Data are presented as mean ± SE. Statistical comparisons on the mean values between control and diabetic groups were carried out using the nonparametric Mann–Whitney U test, with a P value of <0.05 taken as significant (StatView, version 5.0.1, Mountain View, CA). A simple regression was carried out for the correlation analysis. The Wilcoxon rank sum test was performed to compare endocrine cell replication between groups due to skewed distributions of the observations.

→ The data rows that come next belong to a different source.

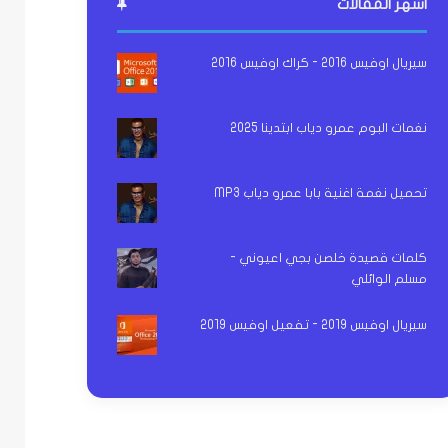
اشهر المقالات
سيريال اوفيس 2016 - كراك اوفيس 2016
نغمات البوم عمرو دياب ابتدينا 2025
تحميل نغمة اغنية بابا عمرو دياب MP3
كلمات قصيدة خلصن بجي اعيوني -
مسلم الوائلي
سيريال اوفيس 2019 - تفعيل اوفيس 2019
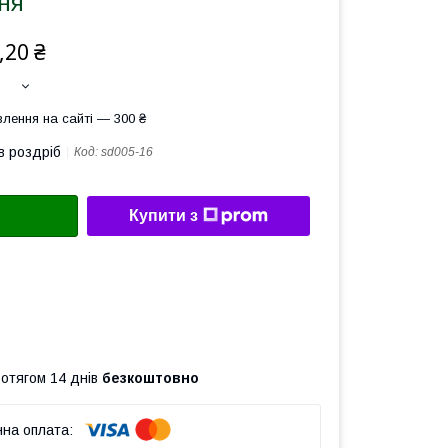
ня
,20 ₴
лення на сайті — 300 ₴
в роздріб
Код:
sd005-16
Купити з
ротягом 14 днів
безкоштовно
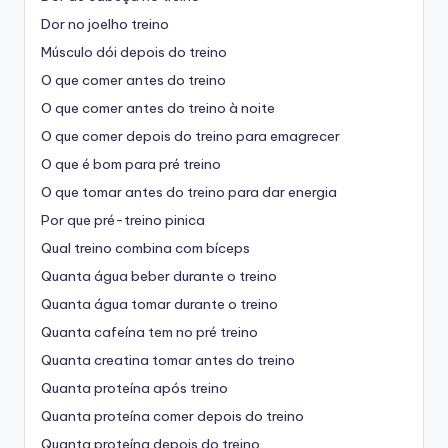
Dor no joelho treino
Músculo dói depois do treino
O que comer antes do treino
O que comer antes do treino à noite
O que comer depois do treino para emagrecer
O que é bom para pré treino
O que tomar antes do treino para dar energia
Por que pré-treino pinica
Qual treino combina com bíceps
Quanta água beber durante o treino
Quanta água tomar durante o treino
Quanta cafeína tem no pré treino
Quanta creatina tomar antes do treino
Quanta proteína após treino
Quanta proteína comer depois do treino
Quanta proteína depois do treino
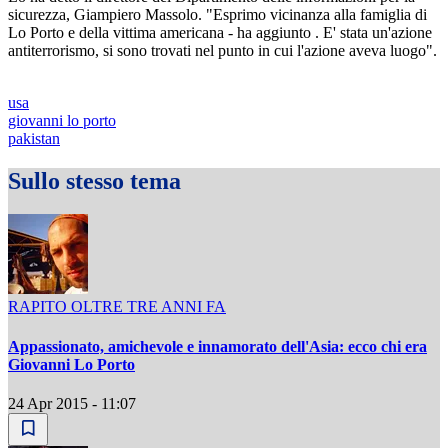
sicurezza, Giampiero Massolo. "Esprimo vicinanza alla famiglia di
Lo Porto e della vittima americana - ha aggiunto . E' stata un'azione
antiterrorismo, si sono trovati nel punto in cui l'azione aveva luogo".
usa
giovanni lo porto
pakistan
Sullo stesso tema
RAPITO OLTRE TRE ANNI FA
Appassionato, amichevole e innamorato dell'Asia: ecco chi era
Giovanni Lo Porto
24 Apr 2015 - 11:07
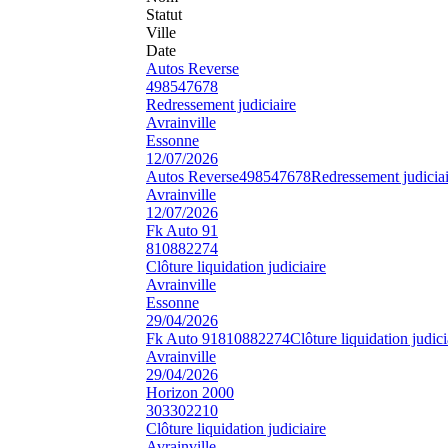
Statut
Ville
Date
Autos Reverse
498547678
Redressement judiciaire
Avrainville
Essonne
12/07/2026
Autos Reverse
498547678
Redressement judiciai
Avrainville
12/07/2026
Fk Auto 91
810882274
Clôture liquidation judiciaire
Avrainville
Essonne
29/04/2026
Fk Auto 91
810882274
Clôture liquidation judici
Avrainville
29/04/2026
Horizon 2000
303302210
Clôture liquidation judiciaire
Avrainville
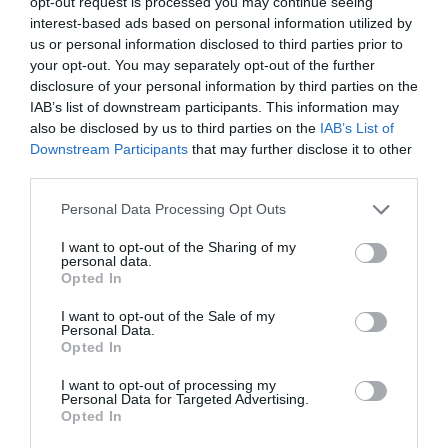
opt-out request is processed you may continue seeing
interest-based ads based on personal information utilized by
us or personal information disclosed to third parties prior to
your opt-out. You may separately opt-out of the further
disclosure of your personal information by third parties on the
IAB’s list of downstream participants. This information may
Προτεινόμενα άρθρα
also be disclosed by us to third parties on the
IAB’s List of
Downstream Participants
that may further disclose it to other
third parties.
Η Φιλαρμονική του Μουσικού Συλλόγου Άνδρου τίμησε
Please note that this website/app uses one or more Google
Personal Data Processing Opt Outs
τον μοναδικό Γιώργο Κατσαρό
services and may gather and store information including but
not limited to your visit or usage behaviour. You may click to
I want to opt-out of the Sharing of my
Απαράδεκτη εμπειρία στη Ραφήνα. Φωτογραφίες από
personal data.
grant or deny consent to Google and its third-party tags to
Opted In
βίντεο εκείνης της ώρας…
use your data for below specified purposes in below Google
consent section.
I want to opt-out of the Sale of my
Η ΥΔΡΟΦΟΡΑ ΤΟΥ ΕΠΑΡΧΕΙΟΥ ΧΑΘΗΚΕ! ΟΠΩΣ
Personal Data.
Opted In
ΧΑΘΗΚΑΝ ΚΑΙ ΟΙ ΑΣΦΑΛΤΟΣΤΡΩΣΕΙΣ ΤΟΥ
ΕΠΑΡΧΕΙΟΥ! ΟΙ ΕΥΘΥΝΕΣ ΟΜΩΣ
I want to opt-out of processing my
Personal Data for Targeted Advertising.
ΠΑΡΑΜΕΝΟΥΝ…
Opted In
ΑΠΟΚΛΕΙΣΤΙΚΟ: «ΕΤΣΙ ΑΝΑΚΑΛΥΨΑ ΤΟ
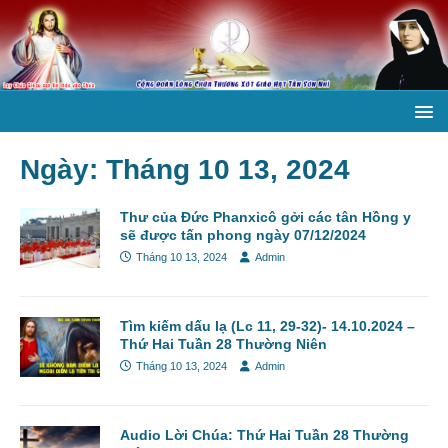
Ngày:
Tháng 10 13, 2024
Thư của Đức Phanxicô gởi các tân Hồng y
sẽ được tấn phong ngày 07/12/2024
Tháng 10 13, 2024
Admin
Tìm kiếm dấu lạ (Lc 11, 29-32)- 14.10.2024 –
Thứ Hai Tuần 28 Thường Niên
Tháng 10 13, 2024
Admin
Audio Lời Chúa: Thứ Hai Tuần 28 Thường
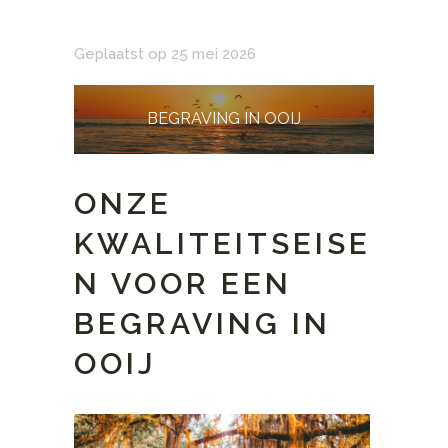
Geplaatst op 25 mei 2026
BEGRAVING IN OOIJ
ONZE
KWALITEITSEISE
N VOOR EEN
BEGRAVING IN
OOIJ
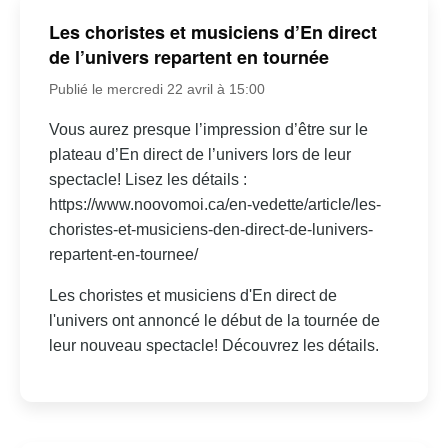
Les choristes et musiciens d’En direct
de l’univers repartent en tournée
Publié le mercredi 22 avril à 15:00
Vous aurez presque l’impression d’être sur le
plateau d’En direct de l’univers lors de leur
spectacle! Lisez les détails :
https://www.noovomoi.ca/en-vedette/article/les-
choristes-et-musiciens-den-direct-de-lunivers-
repartent-en-tournee/
Les choristes et musiciens d'En direct de
l'univers ont annoncé le début de la tournée de
leur nouveau spectacle! Découvrez les détails.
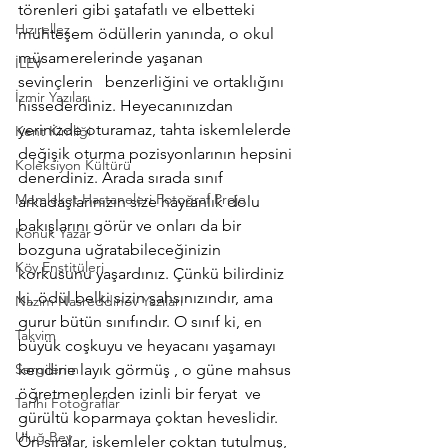
törenleri gibi şatafatlı ve elbetteki 
Hızırellez
muhteşem ödüllerin yanında, o okul 
müsamerelerinde yaşanan 
İLEV
sevinçlerin   benzerliğini ve ortaklığını 
İzmir Yazıları
hissederdiniz. Heyecanınızdan 
yerinizde oturamaz, tahta iskemlelerde 
Kent Kimliği
değişik oturma pozisyonlarının hepsini 
Koleksiyon Kültürü
denerdiniz. Arada sırada sınıf 
Memleket Hastaneleri Fotoğraf Proje
arkadaşlarınızın size hayranlık dolu 
bakışlarını görür ve onları da bir 
Konuk Yazar
bozguna uğratabileceğinizin 
Köy Enstitüleri
korkusunu yaşardınız. Çünkü bilirdiniz 
ki, ödül belki sizin şahsınızındır, ama 
Nazim Nasreddinov Yazıları
gurur bütün sınıfındır. O sınıf ki, en 
Takvim
büyük coşkuyu ve heyacanı yaşamayı 
Sergilerim
kendine layık görmüş , o güne mahsus 
öğretmenlerden izinli bir feryat  ve 
Tarihi Fotoğraflar
gürültü koparmaya çoktan heveslidir. 
Uluğ Bey
Ön sıralar, iskemleler çoktan tutulmuş, 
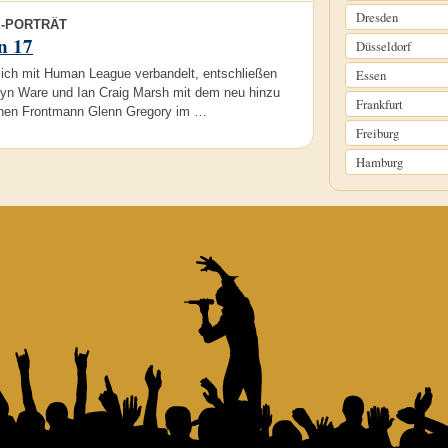
Dresden
E-PORTRÄT
n 17
Düsseldorf
lich mit Human League verbandelt, entschließen
Essen
tyn Ware und Ian Craig Marsh mit dem neu hinzu
Frankfurt
en Frontmann Glenn Gregory im …
Freiburg
Hamburg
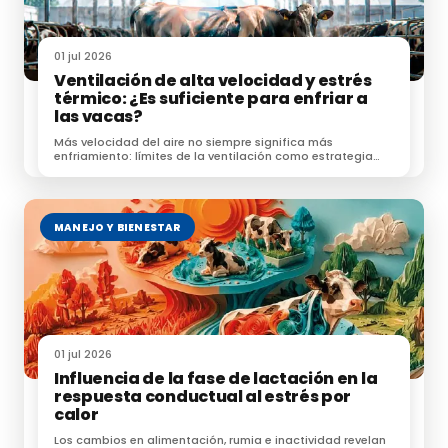
adecuadamente.
01 jul 2026
PÉRDIDAS ASOCIADAS A LA
Ventilación de alta velocidad y estrés
COMPOSICIÓN DE LA LECHE
térmico: ¿Es suficiente para enfriar a
las vacas?
Más velocidad del aire no siempre significa más
El impacto negativo del estrés por calor en la
enfriamiento: límites de la ventilación como estrategia
producción de leche no termina con la reducción del
frente al estrés térmico.
volumen de leche, sino también con la
disminución
del contenido de grasa y proteína
de la misma,
MANEJO Y BIENESTAR
fenómeno que ocurre durante el período cálido, con
un “efecto de retraso” en las vacas que se secan en
ese momento.
01 jul 2026
Influencia de la fase de lactación en la
Por lo general, podemos esperar una bajada de
respuesta conductual al estrés por
calor
0,35-0,40 unidades porcentuales en el contenido
de grasa de la leche y una bajada de 0,30-0,35
Los cambios en alimentación, rumia e inactividad revelan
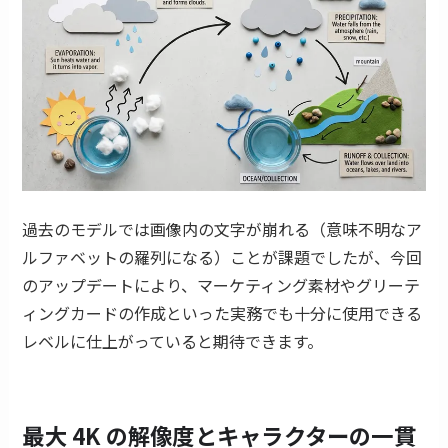
過去のモデルでは画像内の文字が崩れる（意味不明なア
ルファベットの羅列になる）ことが課題でしたが、今回
のアップデートにより、マーケティング素材やグリーテ
ィングカードの作成といった実務でも十分に使用できる
レベルに仕上がっていると期待できます。
最大 4K の解像度とキャラクターの一貫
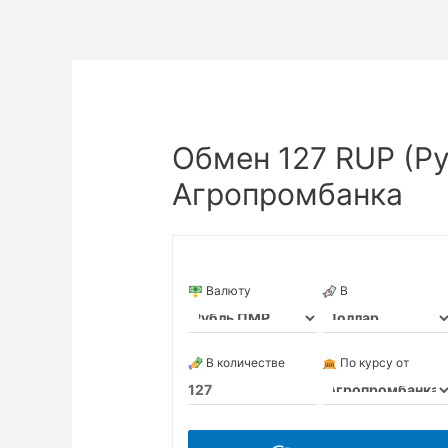
Обмен 127 RUP (Р
Агропромбанка
Валюту
В
В количестве
По курсу от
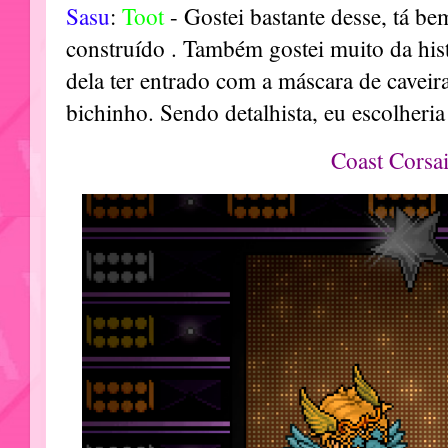
Sasu
:
Toot
- Gostei bastante desse, tá b
construído . Também gostei muito da hist
dela ter entrado com a máscara de caveir
bichinho. Sendo detalhista, eu escolheria
Coast Corsai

To evaluate the implication of cell damage markers in the β-cell deficit, we adopted hierarchical “cluster analysis,” which enables grouping (clustering) of subjects with similar (but not identical) values of staining results of γH2AX, C/EBP-β, and P62 and the relationships with β-cell deficit based on the Ward’s method (22) using a software (JMP, version 10.0.2, SAS institute Inc., Cary, NC).

Clinical summary of 47 type 2 diabetic patients and 30 nondiabetic age-matched (control) subjects is summarized in Table 1. Mean age was comparable in two groups. BMI was 22.4 ± 0.7 in the nondiabetic group and 22.7 ± 0.6 in the diabetic group (P > 0.1). Duration of diabetes in the diabetic group was 10.8 ± 1.5 years. HbA_1c value in diabetic patients nearest to their death was 7.6 ± 0.3% (60 ± 3.1 mmol/mol), while Japanese healthy control values were reported to be 5.49 ± 0.55% (37 ± 5.6 mmol/mol) (23). There was no difference in pancreas weight between nondiabetic and diabetic groups. Cardiovascular events were predominant causes of death in diabetic group. Detailed information on the age, BMI, pancreas weight, diabetes duration, and HbA_1c values is described in Supplementary Table 1. The causes of death are separately described in Supplementary Table 2. Although there were only limited patients who had the data of GAD antibody in diabetic patients, all the examined cases were negative.

As shown in Table 1, Vi was not different between diabetic and nondiabetic groups with insignificant decrease (13%) in the mean value in the diabetic group. Vβ in the diabetic group (1.02 ± 0.08%) was 31% less than that in nondiabetic subjects (1.47 ± 0.17%; P < 0.01). Similarly, Mβ in the diabetic group (1.27 ± 0.11 g) was significantly (32%) smaller than that in nondiabetic group (1.86 ± 0.24 g; P < 0.05). In contrast, there was significant increase in Vα (31%) in the diabetic group (0.67 ± 0.05%) compared with that in nondiabetic subjects (0.51 ± 0.06%; P < 0.05). The diabetic group also showed an increased Mα (37%; 0.84 ± 0.07 g) compared with the nondiabetic group (0.61 ± 0.07 g; P < 0.05). Vβ was in parallel with Vα in either the nondiabetic or the diabetic group, in which the increase in Vα was marked in subjects with reduced Vβ (Supplementary Fig. 1). β-Cell occupancy inversely correlated with α-cell occupancy in either the nondiabetic or the diabetic group, in which the increased α-cell occupancy was marked. Subdivision of diabetic patients into hypertensive, atherosclerotic, or cardioischemic groups did not show any specific tendency for β-cell loss or α-cell changes. There were no significant differences in the mean cellular sizes of β- and α-cell or in the population (cell number) of β- and α-cell per unit pancreatic area between diabetic and nondiabetic groups.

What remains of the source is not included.